In accordance with Chapter 3 (V) of the public limited liability companies Act (the "PLLCA”), the Board of Directors (excluding two conflicted board members) have prepared a statement on the Transaction, as required under Sections 3-15 and 3-19 of the PLLCA. The statement has been published on the Company’s webpage www.emgs.com.
As part of the Transaction, the Company will issue a parent company guarantee (the "PCG”) to the Seller. Approval of the PCG will be subject to a shareholder vote in accordance with Section 3-13 of the PLLCA. It is the Company’s current assessment that in this vote, the Company’s largest shareholder, Momentum S.à r.l. (an affiliate of Siem Offshore), will be prohibited from voting its shares The Board of Directors (excluding the two conflicted board members) recommends that the general meeting approves the PCG and, implicitly, the Transaction. Perestroika is committed to voting in favour of approving the PCG at the general meeting.
It is currently expected that this shareholder vote will be included at the Company’s ordinary general meeting in June 2025.
Operational Setup
To ensure efficient operations without increasing the Company's fixed cost base, EMGS intends to engage Aurora Offshore Management AS for technical and commercial ship management, with management fees at market terms.
Including other costs related to the operation of the Vessel, including crewing, the Company budgets with daily operating cost of approx. USD 22,000.
Siem Offshore owns and controls 40% of the share capital of Aurora Offshore Management AS.
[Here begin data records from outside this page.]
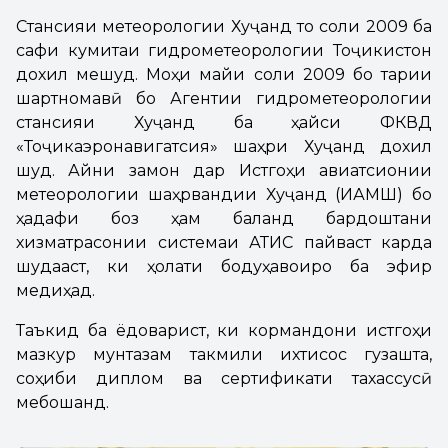
Стансияи метеорологии Хуҷанд то соли 2009 ба
сафи кумитаи гидрометеорологии Тоҷикистон
дохил мешуд. Моҳи майи соли 2009 бо тариқи
шартномавӣ бо Агентии гидрометеорологии
стансияи Хуҷанд ба ҳайси ФКВД
«Тоҷикаэронавигатсия» шаҳри Хуҷанд дохил
шуд. Айни замон дар Истгоҳи авиатсионии
метеорологии шаҳрвандии Хуҷанд (ИАМШ) бо
ҳадафи боз ҳам баланд бардоштани
хизматрасонии системаи АТИС пайваст карда
шудааст, ки ҳолати бодуҳавоиро ба эфир
медиҳад.
Таъкид ба ёдоварист, ки кормандони истгоҳи
мазкур мунтазам такмили ихтисос гузашта,
соҳиби диплом ва сертификати тахассусӣ
мебошанд.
Addressing convertible bond maturity and Next Steps
In connection with the Transaction, the Company intends to propose an extension of the maturity date of the outstanding convertible bonds by five years. The two largest shareholders and bondholders have committed to vote in favour of the extension.
As part of the proposed extension, EMGS expects to include certain other changes to the bond terms, providing flexibility for the diversified strategy and adjusting the conversion price for FX movements. Additionally, a tap issue mechanism will be incorporated into the bond terms to facilitate the expected increase to the bond issue to finance the initial payment under purchase of the Vessel as further described above.
Further details regarding the Transaction will be announced in due course.
Contact
Anders Eimstad, CFO, +47 948 25 836
This information is published in accordance with the Norwegian Securities Trading Act § 5-12.
About EMGS
EMGS, the marine EM market leader, uses its proprietary electromagnetic (EM) technology to support oil and gas companies in their search for offshore hydrocarbons. EMGS supports each stage in the workflow, from survey design and data acquisition to processing and interpretation. The Company's services enable the integration of EM data with seismic and other geophysical and geological information to give explorationists a clearer and more complete understanding of the subsurface. This improves exploration efficiency and reduces risks and the finding costs per barrel. CSEM technology can also be used to detect the presence of marine mineral deposits (primarily Seabed Massive Sulphides) and in other offshore construction and exploration activity.